Fishers High School’s Cody Moore
Mention Cody Moore, and you’re bound to get a reaction.
His name alone raises some eyebrows. In the world of high school sports in Hamilton County and the surrounding area, the Fishers High School two-way senior lineman gets a lot of respect.
He’s a big kid. He’s easy going on the inside but tough on the outside. And there’s no mistaking that he’s a bad dude when he straps on his football pads. He comes in at 6-foot-2, 280 pounds – quite a load for the opposition to handle and to try to run against and to just plain try to deal with.
And gun-shy quarterbacks better beware. Not sure there are many other football players in the area better than Cody Moore, let alone as good.
“Cody is a tremendous leader on our football squad. He has brought energy and toughness to our defense the past two seasons and will be asked to do the same with our offense this season as he will play a number of snaps offensively as well as defensively,” said coach Rick Wimmer, a two-time state champion coach who’s in his 30th season as a varsity head coach.
“When Cody is in the game, it is very difficult to run the ball inside on our defense. Very difficult.”
Moore is unassuming when he talks about statistics. They don’t really mean much to him. He’s also pretty laid back off the football field. He speaks softly while smiling as he talks about what he does to stay calm and relaxed.
He recites poetry. Poetry? Yep, this physical specimen of a football player recites poetry. “My poetry turns into rapping and it’s pretty popular around here,” Moore said. “It calms me down and helps me focus before games. It’s just a way I can express myself and make my thoughts known in a relaxed atmosphere – like when we’re getting ready for games and sitting around and reflecting on things.”
“Do all of the guys buy into your poetry?” he was asked. Moore said the Tigers have a lot of intelligent, creative guys on the team, and that most of them know where he’s coming from. “But what about any of the guys who might laugh or snicker at your poetry?” he was asked. Moore just folded his arms and smiled even more, and joked, ”Well, if anyone has a problem with it, we can just strap on the pads and settle it on the field,” he said, laughing.

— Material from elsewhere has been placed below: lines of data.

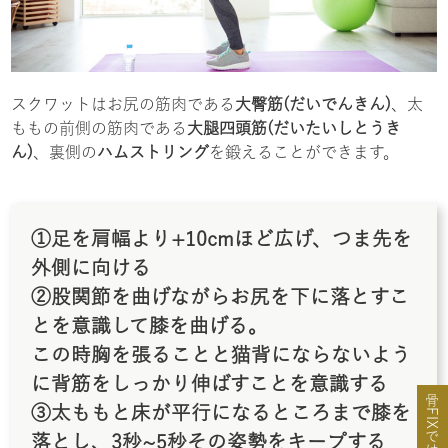
スクワットはお尻の筋肉である
大臀筋(だいでんきん)
、太
ももの前側の筋肉である
大腿四頭筋(だいたいしとうき
ん)
、裏側の
ハムストリング
を鍛えることができます。
①足を肩幅より+10cmほど広げ、つま先を
外側に向ける
②股関節を曲げながらお尻を下に落とすこ
とを意識して膝を曲げる。
この時胸を張ることと猫背にならないよう
に背筋をしっかり伸ばすことを意識する
③太ももと床が平行になるところまで膝を
落とし、3秒~5秒その姿勢をキープする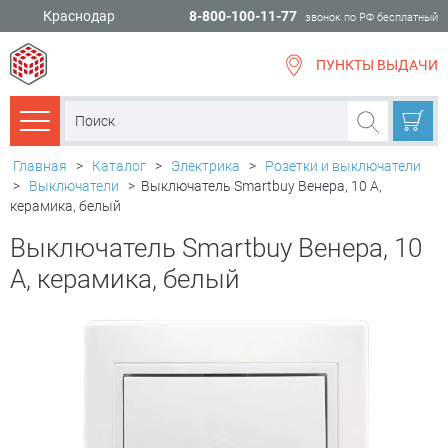
Краснодар
8-800-100-11-77
звонок по РФ бесплатный
ПУНКТЫ ВЫДАЧИ
всё для
ремонта
Каталог товаров
Главная
>
Каталог
>
Электрика
>
Розетки и выключатели
>
Выключатели
>
Выключатель Smartbuy Венера, 10 А,
керамика, белый
Выключатель Smartbuy Венера, 10
А, керамика, белый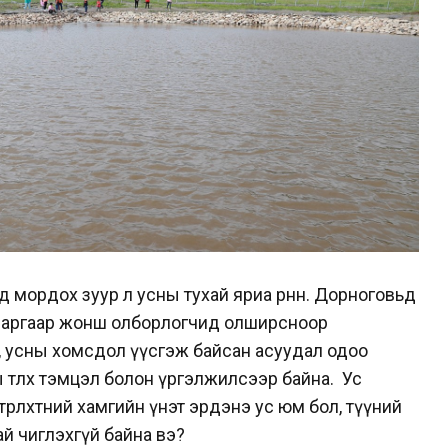
мордох зуур л усны тухай яриа өрнөнө. Дорноговьд
р аргаар жонш олборлогчид олширсноор
 усны хомсдол үүсгэж байсан асуудал одоо
төлөөх тэмцэл болон үргэлжилсээр байна.
Ус
төрөлхтний хамгийн үнэт эрдэнэ ус юм бол, түүний
ттай чиглэхгүй байна вэ?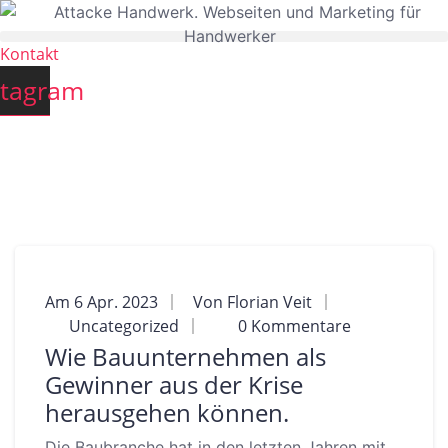
Kontakt
stagram
Am 6 Apr. 2023
Von Florian Veit
Uncategorized
0 Kommentare
Wie Bauunternehmen als
Gewinner aus der Krise
herausgehen können.
Die Baubranche hat in den letzten Jahren mit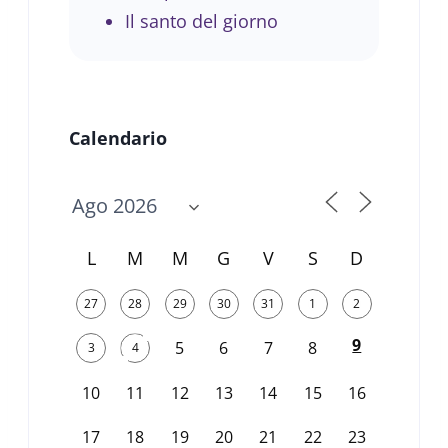
Il santo del giorno
Calendario
L
M
M
G
V
S
D
27
28
29
30
31
1
2
9
5
6
7
8
3
4
10
11
12
13
14
15
16
17
18
19
20
21
22
23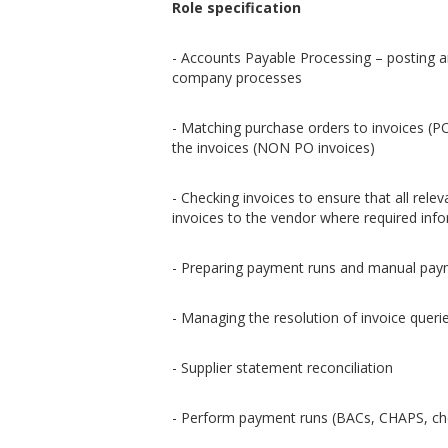
Role specification
- Accounts Payable Processing – posting a
company processes
- Matching purchase orders to invoices (PO
the invoices (NON PO invoices)
- Checking invoices to ensure that all rele
invoices to the vendor where required info
- Preparing payment runs and manual pa
- Managing the resolution of invoice queri
- Supplier statement reconciliation
- Perform payment runs (BACs, CHAPS, che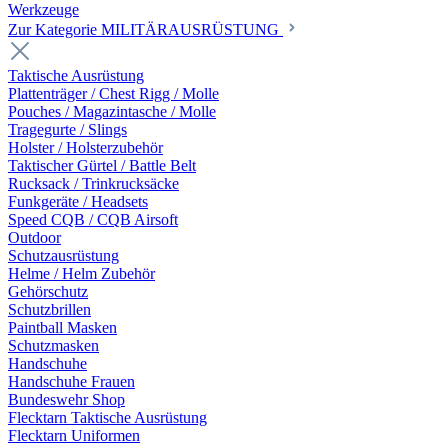
Werkzeuge
Zur Kategorie MILITÄRAUSRÜSTUNG
Taktische Ausrüstung
Plattenträger / Chest Rigg / Molle
Pouches / Magazintasche / Molle
Tragegurte / Slings
Holster / Holsterzubehör
Taktischer Gürtel / Battle Belt
Rucksack / Trinkrucksäcke
Funkgeräte / Headsets
Speed CQB / CQB Airsoft
Outdoor
Schutzausrüstung
Helme / Helm Zubehör
Gehörschutz
Schutzbrillen
Paintball Masken
Schutzmasken
Handschuhe
Handschuhe Frauen
Bundeswehr Shop
Flecktarn Taktische Ausrüstung
Flecktarn Uniformen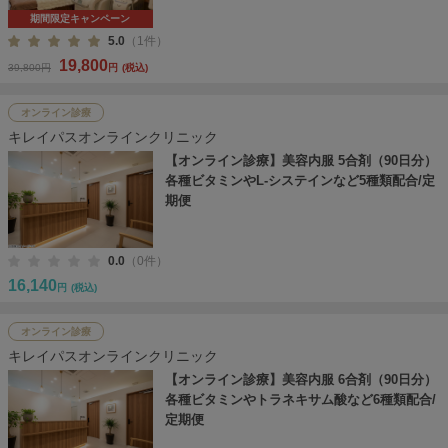
期間限定キャンペーン
5.0
（1件）
19,800
39,800円
円
(税込)
オンライン診療
キレイパスオンラインクリニック
【オンライン診療】美容内服 5合剤（90日分）
各種ビタミンやL-システインなど5種類配合/定
期便
0.0
（0件）
16,140
円
(税込)
オンライン診療
キレイパスオンラインクリニック
【オンライン診療】美容内服 6合剤（90日分）
各種ビタミンやトラネキサム酸など6種類配合/
定期便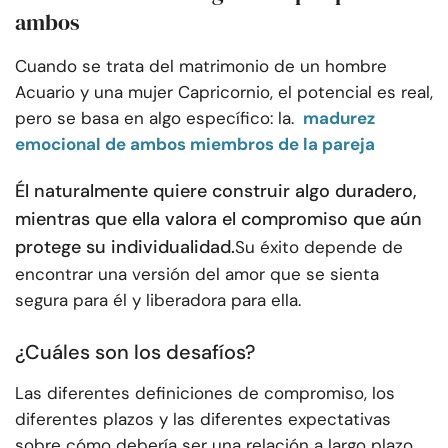
ambos
Cuando se trata del matrimonio de un hombre
Acuario y una mujer Capricornio, el potencial es real,
pero se basa en algo específico: la.
madurez
emocional de ambos miembros de la pareja
Él naturalmente quiere construir algo duradero,
mientras que ella valora el compromiso que aún
protege su individualidad.
Su éxito depende de
encontrar una versión del amor que se sienta
segura para él y liberadora para ella.
¿Cuáles son los desafíos?
Las diferentes definiciones de compromiso, los
diferentes plazos y las diferentes expectativas
sobre cómo debería ser una relación a largo plazo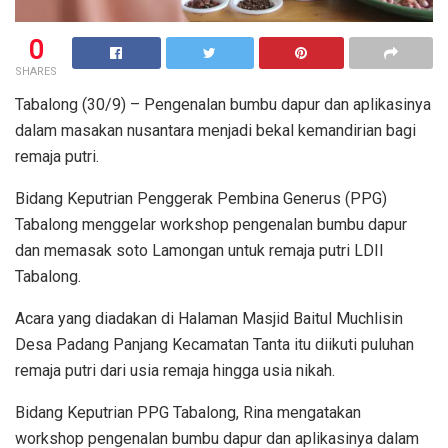
0
SHARES
Tabalong (30/9) – Pengenalan bumbu dapur dan aplikasinya
dalam masakan nusantara menjadi bekal kemandirian bagi
remaja putri.
Bidang Keputrian Penggerak Pembina Generus (PPG)
Tabalong menggelar workshop pengenalan bumbu dapur
dan memasak soto Lamongan untuk remaja putri LDII
Tabalong.
Acara yang diadakan di Halaman Masjid Baitul Muchlisin
Desa Padang Panjang Kecamatan Tanta itu diikuti puluhan
remaja putri dari usia remaja hingga usia nikah.
Bidang Keputrian PPG Tabalong, Rina mengatakan
workshop pengenalan bumbu dapur dan aplikasinya dalam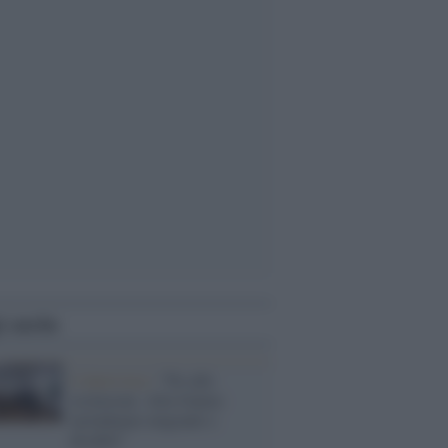
i anche
L'intervista /
“No alle
esclusioni. Alla Gamec
includiamo migranti e
disabili”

Moore was having an impressive junior season when he tore his ACL in the fifth game. “I’m not much of a stats guy. Just being on the field and helping my team is all the motivation I need,” said Moore, now three months out of recovery time from his injury. “I had seven months to heal and think about the upcoming season, but you’re always wondering how that first hit or first tackle or first hard block will go. Fortunately, I got over it in a hurry and I’m confident I’m good to go.”
He’s also quite a team player. He enjoys helping out in all situations and putting others first. One example came in May when Moore drove past an automobile accident that involved teammate John Graves, a 6-2, 175-pound backup safety. Fortunately Graves, who only had his driver’s license for three months, wasn’t injured – just shaken up. Later in the day, Moore went to Graves’ home to inquire about his friend, said John’s dad, Tony Graves.
“What Cody did next was quite a gesture, something that we very much appreciated.”
Since the car needed some front-end repairs, Tony Graves said that Cody told John if he needed anything, even a ride to practice, all he needed to do was to just let him know. So for the next three weeks, Cody Moore took John to practice and brought him home. Practice started promptly at 6 a.m., so Cody was at John’s house by 5:45. That’s just a softer side of Cody Moore, a very humble and outgoing young man.
Moore says he really doesn’t have any personal goals other than just to stay healthy and be able to compete and help his teammates whenever and wherever he can. “I really want to help our team make a run at the (Hoosier Crossroads Conference) championship. We have the drive, and we can make it happen,” he said. “We think we can make a deep run in the tournament this season. We remember what our school did in 2010, winning the 5A state championship. Like I said, we’re driven to succeed. And I’m driven to help the team succeed.”